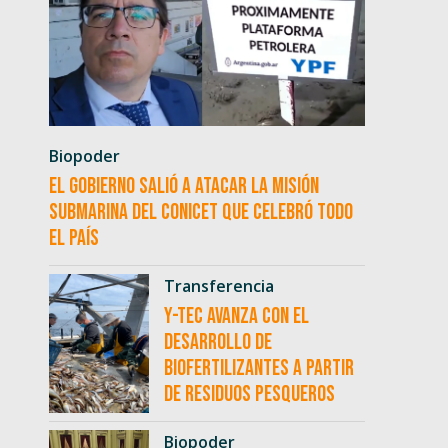
Biopoder
El Gobierno salió a atacar la misión
submarina del CONICET que celebró todo
el país
Transferencia
Y-TEC avanza con el
desarrollo de
biofertilizantes a partir
de residuos pesqueros
Biopoder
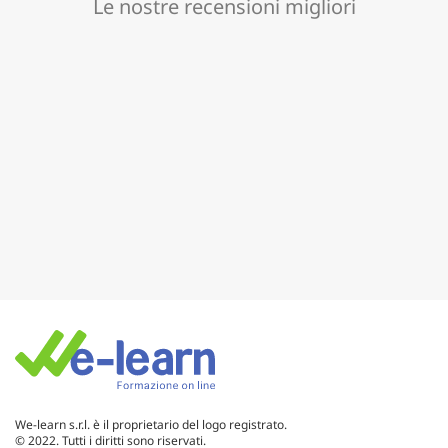
Le nostre recensioni migliori
We-learn s.r.l. è il proprietario del logo registrato.
© 2022. Tutti i diritti sono riservati.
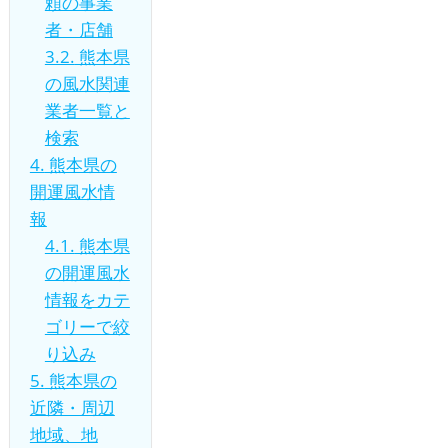
頼の事業
者・店舗
3.2.
熊本県
の風水関連
業者一覧と
検索
4.
熊本県の
開運風水情
報
4.1.
熊本県
の開運風水
情報をカテ
ゴリーで絞
り込み
5.
熊本県の
近隣・周辺
地域、地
● ● ●
> _YOUR ASSIGNMENT_: Pictures stay out; everything else in the entries is copied exactly.

> _EXERCISE SOLUTION_:
Biopoder
El Gobierno salió a atacar la misión
submarina del CONICET que celebró todo
el país
Transferencia
Y-TEC avanza con el
desarrollo de
biofertilizantes a partir
de residuos pesqueros
Biopoder
Le nostre recensioni migliori
We-learn s.r.l. è il proprietario del logo registrato.
© 2022. Tutti i diritti sono riservati.
頼の事業
者・店舗
3.2.
熊本県
の風水関連
業者一覧と
検索
4.
熊本県の
開運風水情
報
4.1.
熊本県
の開運風水
情報をカテ
ゴリーで絞
り込み
5.
熊本県の
近隣・周辺
地域、地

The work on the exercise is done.